L’interno appare come un libro aperto che mostra come viene intesa una chiesa dopo il Concilio e una applicazione esemplare e intelligente di come possono esser accolti gli inviti che dall’8 dicembre del 1965 (messaggio del Concilio) all’11 aprile 1999 (lettera di Papa Giovanni Paolo Il) sono stati rivolti agli artisti. La luce naturale proveniente da sinistra assume modulazioni di ogni colore per le tessere inserite nelle vetrate da Albano Poli nel 1960 ispirate da Mondrian. Sono rettangoli verticali come quinte mobili che il variare della luce naturale accende e spegne col trascorrere delle ore del giorno.       

II santo patrono, Gaetano Thiene di Guido Cremasco, unica statua monumentale, sta sul fondo a sinistra sul podio che divide l'aula dal vano presbiterale e protende le braccia verso l'alto invocante, un atteggiamento che ricorda i suoi appelli per un ritorno alla fraternità presente nelle comunità cristiane della chiesa primitiva e il suo slancio nel sacrificarsi per soccorrere gli appestati a Napoli nel 1547.  Al centro del presbiterio sta l'unico altare della chiesa, mensa del Signore nella quale il popolo di Dio è chiamato a partecipare quando è convocato per la Messa.

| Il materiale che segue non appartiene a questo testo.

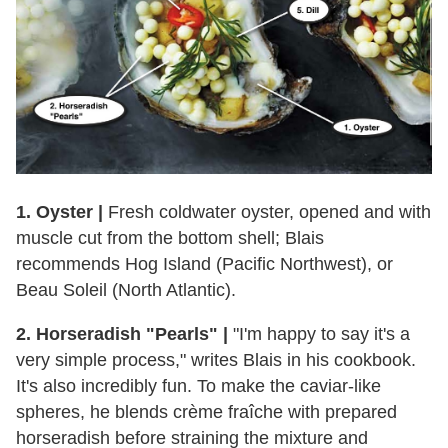
1. Oyster |
Fresh coldwater oyster, opened and with
muscle cut from the bottom shell; Blais
recommends Hog Island (Pacific Northwest), or
Beau Soleil (North Atlantic).
2. Horseradish "Pearls" |
"I'm happy to say it's a
very simple process," writes Blais in his cookbook.
It's also incredibly fun. To make the caviar-like
spheres, he blends crème fraîche with prepared
horseradish before straining the mixture and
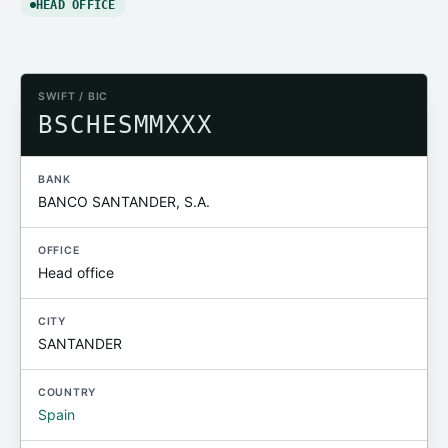
HEAD OFFICE
SWIFT / BIC
BSCHESMMXXX
BANK
BANCO SANTANDER, S.A.
OFFICE
Head office
CITY
SANTANDER
COUNTRY
Spain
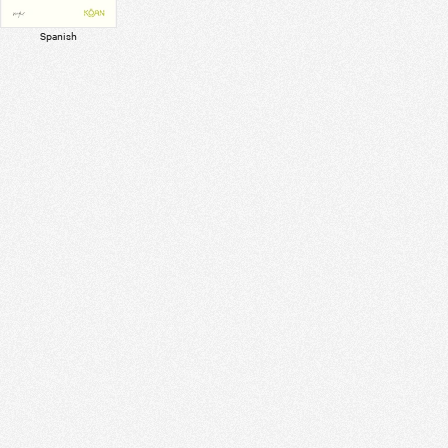
Spanish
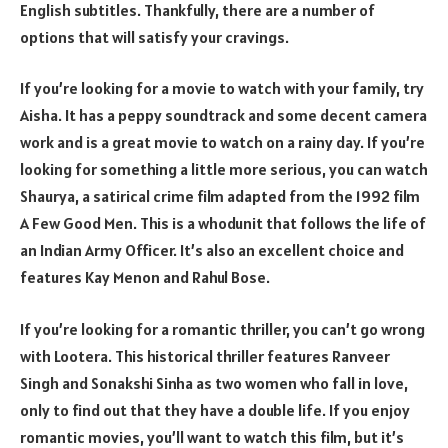
English subtitles. Thankfully, there are a number of
options that will satisfy your cravings.
If you’re looking for a movie to watch with your family, try
Aisha. It has a peppy soundtrack and some decent camera
work and is a great movie to watch on a rainy day. If you’re
looking for something a little more serious, you can watch
Shaurya, a satirical crime film adapted from the 1992 film
A Few Good Men. This is a whodunit that follows the life of
an Indian Army Officer. It’s also an excellent choice and
features Kay Menon and Rahul Bose.
If you’re looking for a romantic thriller, you can’t go wrong
with Lootera. This historical thriller features Ranveer
Singh and Sonakshi Sinha as two women who fall in love,
only to find out that they have a double life. If you enjoy
romantic movies, you’ll want to watch this film, but it’s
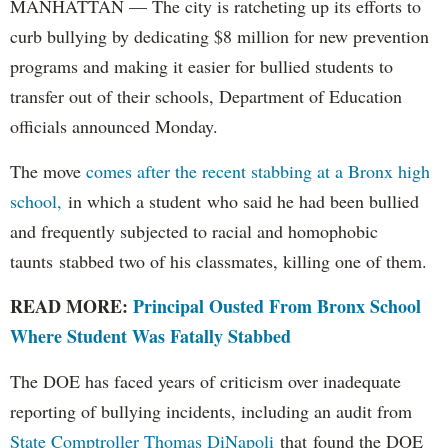
MANHATTAN — The city is ratcheting up its efforts to
curb bullying by dedicating $8 million for new prevention
programs and making it easier for bullied students to
transfer out of their schools, Department of Education
officials announced Monday.
The move
comes after the recent stabbing at a Bronx high
school,
in which a student who said he had been bullied
and frequently subjected to racial and homophobic
taunts stabbed two of his classmates, killing one of them.
READ MORE:
Principal Ousted From Bronx School
Where Student Was Fatally Stabbed
The DOE has faced years of criticism over inadequate
reporting of bullying incidents, including an audit from
State Comptroller Thomas DiNapoli
that found the DOE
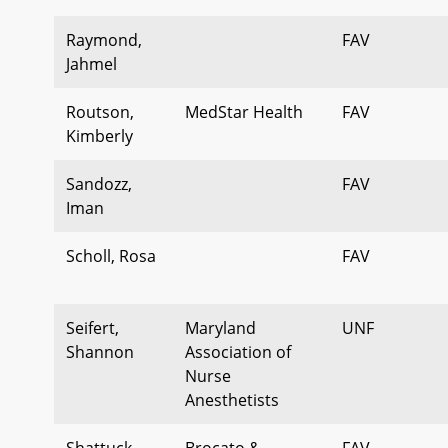
Raymond,
FAV
Jahmel
Routson,
MedStar Health
FAV
Kimberly
Sandozz,
FAV
Iman
Scholl, Rosa
FAV
Seifert,
Maryland
UNF
Shannon
Association of
Nurse
Anesthetists
Shattuck,
Brocato &
FAV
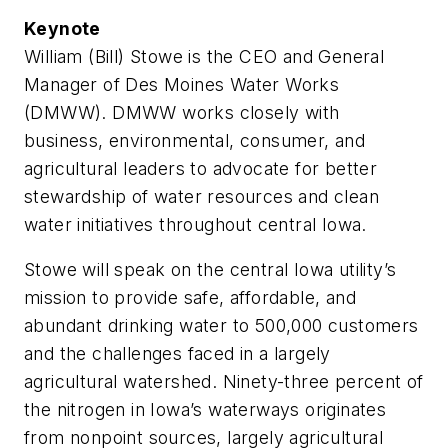
Keynote
William (Bill) Stowe is the CEO and General
Manager of Des Moines Water Works
(DMWW). DMWW works closely with
business, environmental, consumer, and
agricultural leaders to advocate for better
stewardship of water resources and clean
water initiatives throughout central Iowa.
Stowe will speak on the central Iowa utility’s
mission to provide safe, affordable, and
abundant drinking water to 500,000 customers
and the challenges faced in a largely
agricultural watershed. Ninety-three percent of
the nitrogen in Iowa’s waterways originates
from nonpoint sources, largely agricultural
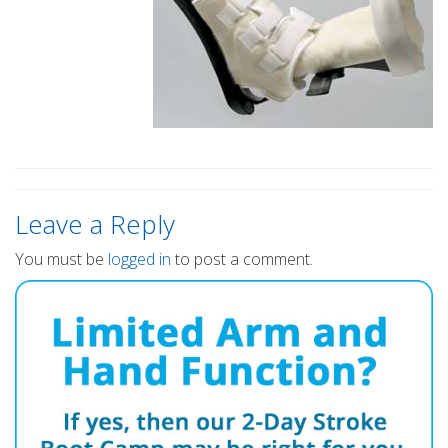
Leave a Reply
You must be
logged in
to post a comment.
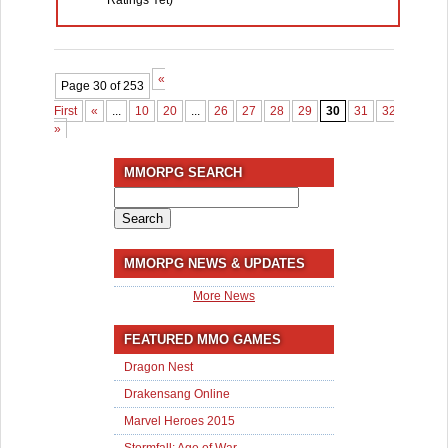
Ratings Yet)
«
Page 30 of 253
First
«
...
10
20
...
26
27
28
29
30
31
32
33
3
»
MMORPG SEARCH
Search
for:
MMORPG NEWS & UPDATES
More News
FEATURED MMO GAMES
Dragon Nest
Drakensang Online
Marvel Heroes 2015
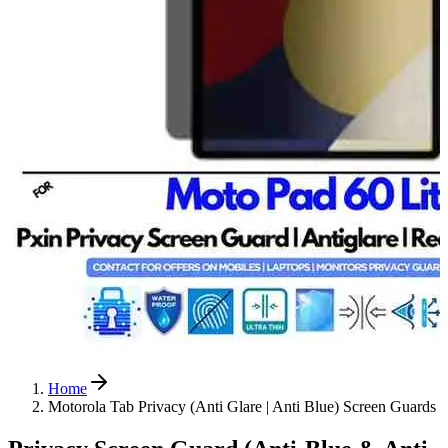
Home
Motorola Tab Privacy (Anti Glare | Anti Blue) Screen Guards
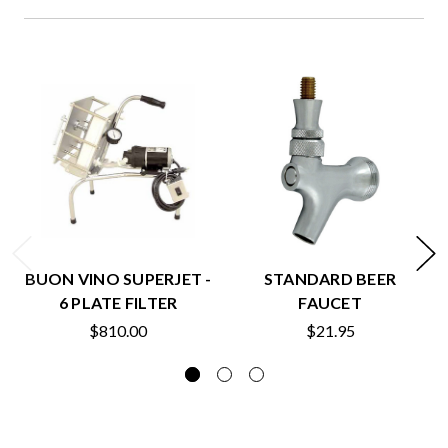
BUON VINO SUPERJET -
STANDARD BEER
6 PLATE FILTER
FAUCET
$810.00
$21.95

Tutta la parete di fondo che chiude il presbiterio di S. Gaetano appare come una gigantesca pala polimaterica che congiunge presente e passato e che proclama nei millenni la gloria di Dio. Sopra uno zoccolo marmoreo emergono in fila serrate le canne dell'organo, Sopra ancora il rivestimento di 47 blocchi di marmo provenienti da ogni parte del mondo forma una salda barriera.

L'artista Albano Poli è tornato dopo trent'anni a San Gaetano e ha scelto e connesso vari blocchi lavorandoli a fiamma per ricavare sulle superfici degli incavi leggeri che da lontano emano una trama figurativa lieve e fortemente espressiva. Si delinea così sopra il prospetto dell’organo una cortina di otto fasce di marmi bianchi a venature grigie con della crepe irregolari, come fosse stata scossa da un terremoto, una parete invalicabile che improvvisamente si squarcia per forza soprannaturale e al di là si profila una porta di legno a doghe verticali che riprende a ritornello la verticalità delle canne dell'organo.

Sui lati dello squarcio due angeli con le lunghe ali diritte rivolte al cielo e due grandi aureole reggono un cartiglio su cui stanno scritte: Amen in verticale e Alleluia in orizzontale.       Amen dalla radice ebraica amam esprime la certezza e la consapevolezza nel credere, l'adesione alla volontà del Padre, Amen è lo stesso Cristo, il testimone fedele e verace, il Principio della creazione di Dio (Apocalisse. 3,14).

Ed è ancora il capitolo 19 dell'Apocalisse che ispira l'Alleluia quando l'apostolo ode la parola Alleluia intonata da un folla immensa nel cielo, ripetuta dai 24 vegliardi adoranti e ripresa dalla voce di un immensa folla simile al fragore di grandi acque il rombo di tuoni possenti. Anche questa è parola ebraica, composta da hllelu (=lodate) e Jah (abbreviazione di Jahveh) così alla fine del secondo millennio dopo Cristo nella chiesa di San Gaetano di Valdagno si annuncia la salvezza.